# SUPPLIED INFORMATION
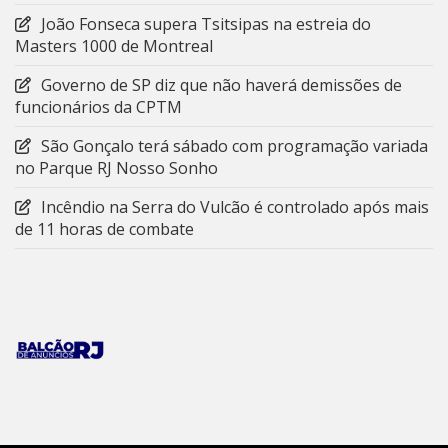
João Fonseca supera Tsitsipas na estreia do
Masters 1000 de Montreal
Governo de SP diz que não haverá demissões de
funcionários da CPTM
São Gonçalo terá sábado com programação variada
no Parque RJ Nosso Sonho
Incêndio na Serra do Vulcão é controlado após mais
de 11 horas de combate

# WHAT THE TASK REQUIRES
Each line above should be returned exactly as it stands, minus any pictures.

# TASK ANSWER
João Fonseca supera Tsitsipas na estreia do
Masters 1000 de Montreal
Governo de SP diz que não haverá demissões de
funcionários da CPTM
São Gonçalo terá sábado com programação variada
no Parque RJ Nosso Sonho
Incêndio na Serra do Vulcão é controlado após mais
de 11 horas de combate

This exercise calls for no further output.